La terre des Cyclopes
5/12Là où Ulysse perd six hommes et aveugle Polyphème. Deux traditions la situent sur des côtes volcaniques — la Sicile et la Campanie — et le poème ne la situe nulle part en particulier, de manière délibérée.
Éolie
5/12L'île flottante d'Éole, le gardien des vents, dont les compagnons d'Ulysse ouvrent le présent alors qu'Ithaque est en vue.
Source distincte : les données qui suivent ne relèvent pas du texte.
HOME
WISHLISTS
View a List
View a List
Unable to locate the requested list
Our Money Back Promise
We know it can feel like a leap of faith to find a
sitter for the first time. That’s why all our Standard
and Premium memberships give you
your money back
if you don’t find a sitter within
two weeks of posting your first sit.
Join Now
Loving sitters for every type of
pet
Les îles Éoliennes en portent le nom — ce qui témoigne de la dation des noms chez les Grecs, non du poème.
Lestrygonie (Télépyle)
6/12Là où Ulysse perd onze de ses douze navires en un seul après-midi. Le port est le mouillage décrit avec la plus grande précision dans le poème, et personne ne peut prouver de quel endroit il s'agit.
Ééa
5/12L'île de Circé, où l'équipage est transformé en porcs et où l'on indique à Ulysse comment rejoindre le royaume des morts. La tradition romaine la situait sur un promontoire qui ressemble seulement à une île.
L'île des Sirènes
4/12Deux chanteuses sur une prairie fleurie, entourées des ossements des hommes qui se sont arrêtés pour les écouter. Le poème ne donne aucune coordonnée et une seule consigne de navigation : de la cire dans les oreilles, et attacher le capitaine au mât.
Thrinacie
6/12L'île des troupeaux du Soleil, où l'équipage commet le sacrilège qui causera leur perte à tous. L'Antiquité a assimilé ce nom à la Sicile ; le poème décrit un lieu qu'on ne peut visiter sans péril.
La terre des Lotophages
6/12La première étape après la tempête, et la première tentation : un peuple dont le fruit fait oublier aux visiteurs le chemin du retour. La géographie antique les situait sur la côte libyenne, à Djerba.
Schérie
5/12L'île des Phéaciens, la dernière étape avant le retour et le lieu le plus civilisé du poème — une ville portuaire dotée de remparts, de navires et d'une cour, décrite avec plus de détails sociaux que n'importe quel endroit qu'Ulysse gouverne réellement.
Mythique· 3
Le poème le situe en dehors du monde cartographiable. Aucune tradition externe ne prévaut sur ce fait.
Ogygie
2/12L'île de Calypso, où Ulysse passe sept de ses dix années d'absence. L'Odyssée la situe délibérément nulle part — « le nombril de la mer » — ce qui est précisément la raison pour laquelle ses identifications sont si révélatrices.
La demeure d'Hadès
—Là où Ulysse se rend pour interroger les morts. Le poème donne des instructions de navigation pour y parvenir — et elles mènent au-delà des limites du monde, c'est pourquoi cette entrée ne comporte aucune coordonnée.
Les Roches Errantes
—La route que Circé conseille à Ulysse de ne pas prendre. Elles sont décrites, nommées, puis évitées — le seul lieu du poème qui existe purement comme une alternative.